Page-level text extractions
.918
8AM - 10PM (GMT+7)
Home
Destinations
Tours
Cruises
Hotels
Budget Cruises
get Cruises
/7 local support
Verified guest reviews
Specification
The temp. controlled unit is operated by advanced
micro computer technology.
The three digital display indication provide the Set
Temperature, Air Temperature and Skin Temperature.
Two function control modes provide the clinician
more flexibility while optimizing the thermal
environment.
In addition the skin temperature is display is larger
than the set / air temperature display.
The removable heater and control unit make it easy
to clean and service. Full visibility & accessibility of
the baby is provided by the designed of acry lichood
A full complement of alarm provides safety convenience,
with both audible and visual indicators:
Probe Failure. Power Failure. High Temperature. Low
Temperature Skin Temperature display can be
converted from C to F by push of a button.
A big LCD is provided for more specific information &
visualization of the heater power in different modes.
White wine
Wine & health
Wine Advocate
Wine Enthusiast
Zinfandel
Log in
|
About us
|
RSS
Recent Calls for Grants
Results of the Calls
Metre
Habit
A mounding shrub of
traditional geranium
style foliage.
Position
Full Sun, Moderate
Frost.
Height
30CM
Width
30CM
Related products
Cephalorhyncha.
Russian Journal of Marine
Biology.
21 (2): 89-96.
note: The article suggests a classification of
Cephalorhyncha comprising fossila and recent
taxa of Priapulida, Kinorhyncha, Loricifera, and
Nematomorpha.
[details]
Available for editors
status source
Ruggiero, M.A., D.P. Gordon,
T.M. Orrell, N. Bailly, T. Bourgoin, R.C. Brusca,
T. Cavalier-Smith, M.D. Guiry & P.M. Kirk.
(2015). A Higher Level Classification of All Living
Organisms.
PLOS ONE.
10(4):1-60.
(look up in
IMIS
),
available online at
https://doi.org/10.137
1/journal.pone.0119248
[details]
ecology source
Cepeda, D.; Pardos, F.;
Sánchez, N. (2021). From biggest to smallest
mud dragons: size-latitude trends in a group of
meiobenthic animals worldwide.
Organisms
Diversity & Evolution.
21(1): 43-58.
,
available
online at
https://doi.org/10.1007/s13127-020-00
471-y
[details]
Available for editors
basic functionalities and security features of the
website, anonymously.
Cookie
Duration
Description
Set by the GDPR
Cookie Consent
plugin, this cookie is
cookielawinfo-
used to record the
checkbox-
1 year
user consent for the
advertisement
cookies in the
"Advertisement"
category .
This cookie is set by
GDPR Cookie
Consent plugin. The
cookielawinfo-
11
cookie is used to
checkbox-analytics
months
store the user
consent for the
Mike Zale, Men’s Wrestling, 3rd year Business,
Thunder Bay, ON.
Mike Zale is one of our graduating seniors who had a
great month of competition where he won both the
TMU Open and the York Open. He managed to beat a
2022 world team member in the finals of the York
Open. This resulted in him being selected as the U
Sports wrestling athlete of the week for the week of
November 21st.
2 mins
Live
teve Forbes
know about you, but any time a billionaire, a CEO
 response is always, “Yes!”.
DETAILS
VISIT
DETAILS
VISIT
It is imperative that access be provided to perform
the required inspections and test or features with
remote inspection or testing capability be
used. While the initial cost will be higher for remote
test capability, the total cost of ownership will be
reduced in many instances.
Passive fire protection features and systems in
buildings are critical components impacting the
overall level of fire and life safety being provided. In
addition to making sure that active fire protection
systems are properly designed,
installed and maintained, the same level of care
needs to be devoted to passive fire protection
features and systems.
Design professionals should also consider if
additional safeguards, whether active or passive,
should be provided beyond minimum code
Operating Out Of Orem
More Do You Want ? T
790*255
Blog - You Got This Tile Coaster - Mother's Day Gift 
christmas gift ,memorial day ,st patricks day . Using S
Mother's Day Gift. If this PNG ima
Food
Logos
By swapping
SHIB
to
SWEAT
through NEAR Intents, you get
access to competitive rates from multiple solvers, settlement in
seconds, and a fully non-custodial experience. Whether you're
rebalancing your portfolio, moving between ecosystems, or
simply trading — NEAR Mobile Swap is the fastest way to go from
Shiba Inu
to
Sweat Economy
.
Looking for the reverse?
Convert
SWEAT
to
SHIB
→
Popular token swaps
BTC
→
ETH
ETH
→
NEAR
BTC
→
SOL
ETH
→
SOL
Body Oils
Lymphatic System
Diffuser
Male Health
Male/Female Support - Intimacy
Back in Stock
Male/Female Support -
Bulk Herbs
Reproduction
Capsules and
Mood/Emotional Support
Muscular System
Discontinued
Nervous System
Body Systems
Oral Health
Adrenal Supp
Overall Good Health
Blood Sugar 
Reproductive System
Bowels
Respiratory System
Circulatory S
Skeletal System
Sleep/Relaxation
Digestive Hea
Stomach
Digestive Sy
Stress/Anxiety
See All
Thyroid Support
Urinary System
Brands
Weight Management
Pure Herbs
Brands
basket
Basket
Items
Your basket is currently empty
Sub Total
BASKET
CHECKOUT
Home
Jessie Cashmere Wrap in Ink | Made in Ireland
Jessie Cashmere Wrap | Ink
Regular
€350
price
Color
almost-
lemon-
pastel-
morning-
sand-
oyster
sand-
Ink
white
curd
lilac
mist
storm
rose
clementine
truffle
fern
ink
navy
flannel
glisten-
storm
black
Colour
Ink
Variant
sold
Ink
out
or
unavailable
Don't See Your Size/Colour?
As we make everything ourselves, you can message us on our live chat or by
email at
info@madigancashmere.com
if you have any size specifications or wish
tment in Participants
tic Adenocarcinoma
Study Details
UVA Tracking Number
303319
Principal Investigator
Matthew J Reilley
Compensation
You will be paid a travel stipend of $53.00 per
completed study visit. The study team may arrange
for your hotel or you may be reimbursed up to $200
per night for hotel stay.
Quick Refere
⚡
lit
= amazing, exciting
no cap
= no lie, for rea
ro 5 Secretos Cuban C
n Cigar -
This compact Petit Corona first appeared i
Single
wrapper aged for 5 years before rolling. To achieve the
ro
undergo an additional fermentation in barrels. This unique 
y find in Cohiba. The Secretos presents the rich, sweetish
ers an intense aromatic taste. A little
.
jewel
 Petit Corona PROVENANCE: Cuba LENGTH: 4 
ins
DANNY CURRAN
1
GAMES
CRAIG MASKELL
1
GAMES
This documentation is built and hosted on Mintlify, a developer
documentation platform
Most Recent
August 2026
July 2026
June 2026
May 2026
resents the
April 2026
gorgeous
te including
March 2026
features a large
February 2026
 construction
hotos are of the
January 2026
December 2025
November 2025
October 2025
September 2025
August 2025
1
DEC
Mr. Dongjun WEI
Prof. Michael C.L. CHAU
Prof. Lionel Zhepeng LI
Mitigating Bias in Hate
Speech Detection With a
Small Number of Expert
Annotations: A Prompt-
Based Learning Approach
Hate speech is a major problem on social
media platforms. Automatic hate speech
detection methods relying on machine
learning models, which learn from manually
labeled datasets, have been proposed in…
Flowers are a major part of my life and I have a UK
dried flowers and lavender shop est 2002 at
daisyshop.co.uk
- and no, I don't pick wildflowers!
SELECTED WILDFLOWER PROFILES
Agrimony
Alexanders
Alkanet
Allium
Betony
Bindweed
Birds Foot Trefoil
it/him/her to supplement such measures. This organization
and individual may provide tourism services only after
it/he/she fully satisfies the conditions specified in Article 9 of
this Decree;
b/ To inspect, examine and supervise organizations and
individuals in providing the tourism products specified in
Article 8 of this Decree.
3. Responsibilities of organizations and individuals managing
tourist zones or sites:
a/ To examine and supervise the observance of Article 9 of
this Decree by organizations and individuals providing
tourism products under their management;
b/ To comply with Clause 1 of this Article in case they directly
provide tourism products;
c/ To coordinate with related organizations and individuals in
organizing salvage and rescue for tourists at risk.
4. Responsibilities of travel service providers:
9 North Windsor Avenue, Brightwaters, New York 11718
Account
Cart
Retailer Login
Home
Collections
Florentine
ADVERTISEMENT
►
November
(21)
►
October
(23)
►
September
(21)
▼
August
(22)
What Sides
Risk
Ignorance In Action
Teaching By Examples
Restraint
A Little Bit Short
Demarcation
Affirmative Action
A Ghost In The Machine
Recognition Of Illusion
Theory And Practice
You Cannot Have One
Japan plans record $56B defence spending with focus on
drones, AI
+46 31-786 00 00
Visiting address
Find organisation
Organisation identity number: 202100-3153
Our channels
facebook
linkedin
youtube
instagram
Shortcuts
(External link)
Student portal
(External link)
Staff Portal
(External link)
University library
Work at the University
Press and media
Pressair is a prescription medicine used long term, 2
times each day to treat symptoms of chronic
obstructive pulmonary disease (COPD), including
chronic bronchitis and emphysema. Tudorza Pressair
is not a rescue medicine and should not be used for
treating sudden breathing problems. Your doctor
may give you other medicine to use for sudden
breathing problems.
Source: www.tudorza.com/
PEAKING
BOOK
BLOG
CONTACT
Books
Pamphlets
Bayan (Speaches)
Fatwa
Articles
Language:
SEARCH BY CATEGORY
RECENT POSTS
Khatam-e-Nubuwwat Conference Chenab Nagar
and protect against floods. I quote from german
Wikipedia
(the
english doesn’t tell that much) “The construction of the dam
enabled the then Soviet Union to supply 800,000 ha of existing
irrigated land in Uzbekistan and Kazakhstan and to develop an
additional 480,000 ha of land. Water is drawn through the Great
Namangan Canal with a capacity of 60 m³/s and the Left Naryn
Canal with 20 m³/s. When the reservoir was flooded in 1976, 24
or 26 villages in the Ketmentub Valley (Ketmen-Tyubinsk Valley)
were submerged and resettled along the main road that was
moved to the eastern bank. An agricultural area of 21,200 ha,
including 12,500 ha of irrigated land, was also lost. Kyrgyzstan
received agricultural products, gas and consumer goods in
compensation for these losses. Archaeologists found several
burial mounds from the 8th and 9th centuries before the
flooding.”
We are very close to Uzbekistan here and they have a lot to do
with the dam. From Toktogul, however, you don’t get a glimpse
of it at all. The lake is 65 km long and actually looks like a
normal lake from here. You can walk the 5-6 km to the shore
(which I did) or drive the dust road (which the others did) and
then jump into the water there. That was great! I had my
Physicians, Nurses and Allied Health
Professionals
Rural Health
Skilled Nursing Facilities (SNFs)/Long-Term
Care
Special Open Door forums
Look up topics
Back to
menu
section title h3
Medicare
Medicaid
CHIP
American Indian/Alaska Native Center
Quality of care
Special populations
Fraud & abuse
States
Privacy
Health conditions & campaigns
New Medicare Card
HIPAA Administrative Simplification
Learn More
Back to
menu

Exercise: The response must consist of the lines above, from the first one through the line containing "The three digital", reproduced exactly.

Solution to the exercise:
.918
8AM - 10PM (GMT+7)
Home
Destinations
Tours
Cruises
Hotels
Budget Cruises
get Cruises
/7 local support
Verified guest reviews
Specification
The temp. controlled unit is operated by advanced
micro computer technology.
The three digital display indication provide the Set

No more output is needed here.